I read cookbooks like novels–cover to cover, on the couch, with my fuzzy blanket. I feel like Ina Garten taught me how to cook, well Ina and my parents. Mom taught me the value of dinner around the table every night. Dad taught me that recipes are a guide, something to be tinkered with, not steadfast rules. And Ina taught me the whys–why vegetables taste so yummy when roasted, why good ingredients matter, and why certain flavors go so well together.
Every Thursday when I’m planning meals for the upcoming week, these are the cookbooks I usually go to. They are my favorites–stained, watermarked, with flour tucked in between pages.
Barefoot Contessa How Easy is That?: Favorite recipes from this one include roasted shrimp with feta, pank0-crusted salmon, and spicy turkey meatballs and spaghetti.
Barefoot Contessa Back to Basics: Favorites from this one include roasted potato leek soup, white pizzas (this is the pizza dough I use for every pizza I make), and oven-roasted vegetables.

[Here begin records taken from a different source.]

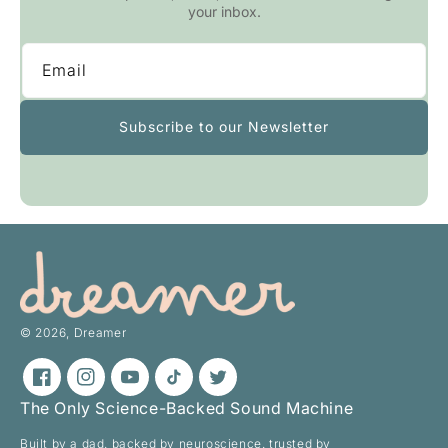
your inbox.
Email
Subscribe to our Newsletter
© 2026,
Dreamer
Facebook
Instagram
YouTube
TikTok
Twitter
The Only Science-Backed Sound Machine
Built by a dad. backed by neuroscience. trusted by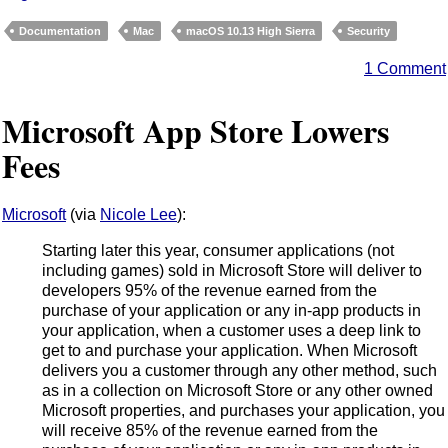
Documentation
Mac
macOS 10.13 High Sierra
Security
1 Comment
Microsoft App Store Lowers
Fees
Microsoft
(via
Nicole Lee
):
Starting later this year, consumer applications (not
including games) sold in Microsoft Store will deliver to
developers 95% of the revenue earned from the
purchase of your application or any in-app products in
your application, when a customer uses a deep link to
get to and purchase your application. When Microsoft
delivers you a customer through any other method, such
as in a collection on Microsoft Store or any other owned
Microsoft properties, and purchases your application, you
will receive 85% of the revenue earned from the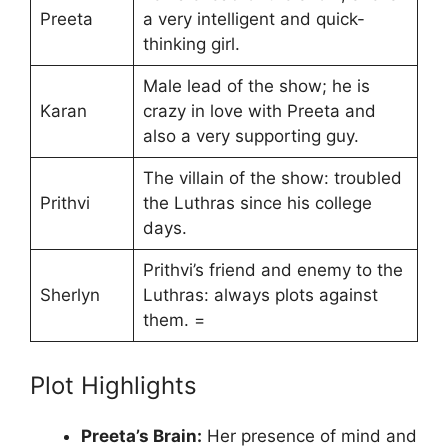
Preeta
a very intelligent and quick-
thinking girl.
Male lead of the show; he is
Karan
crazy in love with Preeta and
also a very supporting guy.
The villain of the show: troubled
Prithvi
the Luthras since his college
days.
Prithvi’s friend and enemy to the
Sherlyn
Luthras: always plots against
them. =
Plot Highlights
Preeta’s Brain:
Her presence of mind and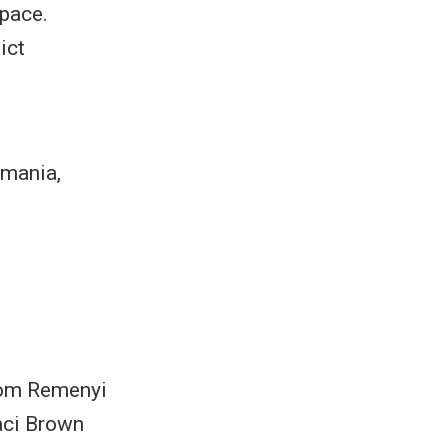
space.
ict
smania,
 Tom Remenyi
aci Brown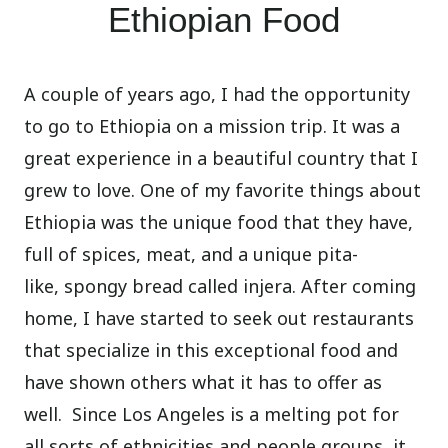
Ethiopian Food
A couple of years ago, I had the opportunity
to go to Ethiopia on a mission trip. It was a
great experience in a beautiful country that I
grew to love. One of my favorite things about
Ethiopia was the unique food that they have,
full of spices, meat, and a unique pita-
like, spongy bread called injera. After coming
home, I have started to seek out restaurants
that specialize in this exceptional food and
have shown others what it has to offer as
well. Since Los Angeles is a melting pot for
all sorts of ethnicities and people groups, it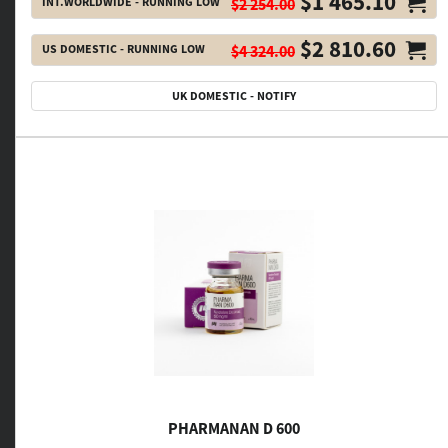
$1 465.10
INT.WORLDWIDE - RUNNING LOW
$2 254.00
$2 810.60
US DOMESTIC - RUNNING LOW
$4 324.00
UK DOMESTIC - NOTIFY
PHARMANAN D 600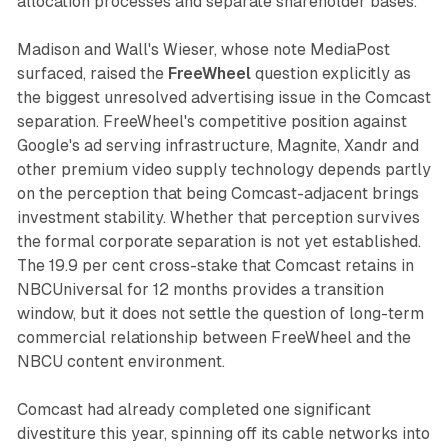
allocation processes and separate shareholder bases.
Madison and Wall's Wieser, whose note MediaPost
surfaced, raised the
FreeWheel
question explicitly as
the biggest unresolved advertising issue in the Comcast
separation. FreeWheel's competitive position against
Google's ad serving infrastructure, Magnite, Xandr and
other premium video supply technology depends partly
on the perception that being Comcast-adjacent brings
investment stability. Whether that perception survives
the formal corporate separation is not yet established.
The 19.9 per cent cross-stake that Comcast retains in
NBCUniversal for 12 months provides a transition
window, but it does not settle the question of long-term
commercial relationship between FreeWheel and the
NBCU content environment.
Comcast had already completed one significant
divestiture this year, spinning off its cable networks into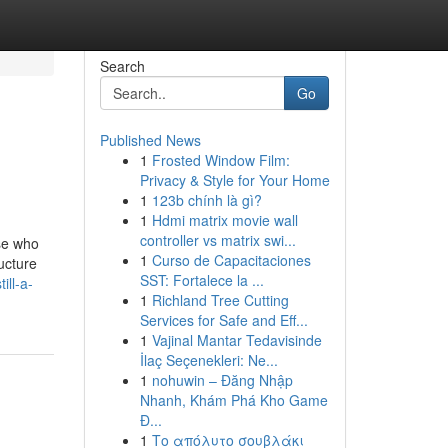
Search
Go
Published News
1
Frosted Window Film:
Privacy & Style for Your Home
1
123b chính là gì?
1
Hdmi matrix movie wall
controller vs matrix swi...
ose who
1
Curso de Capacitaciones
ructure
SST: Fortalece la ...
ill-a-
1
Richland Tree Cutting
Services for Safe and Eff...
1
Vajinal Mantar Tedavisinde
İlaç Seçenekleri: Ne...
1
nohuwin – Đăng Nhập
Nhanh, Khám Phá Kho Game
Đ...
1
Το απόλυτο σουβλάκι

Bread & Wine by Shauna Niequist: I think I’ve cooked just about everything in this one. The blueberry crisp is a staple for Sabbath meal. The risotto, turkey burgers, pork tenderloin, Gaia cookies, sweet potato fries, and white chicken chili make regular appearances on our table. The steak au poivre is a perfect date night meal!

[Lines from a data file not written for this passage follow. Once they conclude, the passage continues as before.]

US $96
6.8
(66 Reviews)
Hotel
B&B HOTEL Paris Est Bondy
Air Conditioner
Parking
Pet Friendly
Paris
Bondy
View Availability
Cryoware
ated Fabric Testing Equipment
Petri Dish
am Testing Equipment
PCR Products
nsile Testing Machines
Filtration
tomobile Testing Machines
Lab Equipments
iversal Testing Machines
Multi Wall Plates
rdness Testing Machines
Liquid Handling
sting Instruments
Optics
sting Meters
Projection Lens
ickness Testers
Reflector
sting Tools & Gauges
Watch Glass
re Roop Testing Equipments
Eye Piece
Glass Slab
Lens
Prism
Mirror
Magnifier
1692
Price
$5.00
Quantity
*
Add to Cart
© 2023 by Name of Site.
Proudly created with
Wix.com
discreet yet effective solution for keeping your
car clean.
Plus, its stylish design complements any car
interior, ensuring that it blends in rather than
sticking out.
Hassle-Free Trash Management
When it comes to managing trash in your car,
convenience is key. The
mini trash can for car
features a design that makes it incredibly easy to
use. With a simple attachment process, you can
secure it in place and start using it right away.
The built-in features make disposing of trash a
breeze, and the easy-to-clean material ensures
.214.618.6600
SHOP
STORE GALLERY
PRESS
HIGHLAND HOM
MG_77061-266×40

Savor by Shauna Niequist: Shauna does my favorite type of recipe–simple with good ingredients. My favorites from this book include blueberry yogurt morning cake, lemon dill soup, fregolotta, Sara’s lasagna, wild rice salad, grilled peach & caramel sundaes, and Emily’s poppy seed cake. (I just listed half the recipes!)
My Kitchen Year by Ruth Reichl: This one is newer to me, but so far we’ve loved the french toast, the Cake that Cures Everything, and the Sriracha shrimp with coconut rice.
Except for Savor, all of those books will also teach you cooking techniques–how to cook eggs low and slow, how to braise meat, how to season your food. I have a lot of friends who are intimidated when they step into the kitchen. But you have to treat cooking like you do other things. It can’t be about perfection. It has to be about the journey, about the learning, about trying new things. Sometimes, you will create something genius. And other times you will throw it in the trash and cook Annie’s mac & cheese and feed it to your family with apple slices and call it dinner. And both of those are perfectly fine. Over time, you will gain confidence to move out of your comfort zone. You might even find the rhythm of dicing and the sound of sizzling oil in a pan relaxing. And there’s always something fulfilling about putting something on the table to nourish those you love, something you made with your own two hands. Maybe it’s fancy or maybe it’s grilled cheese, but it’s the table, the food, the laughter, and the people surrounding it that make it something special.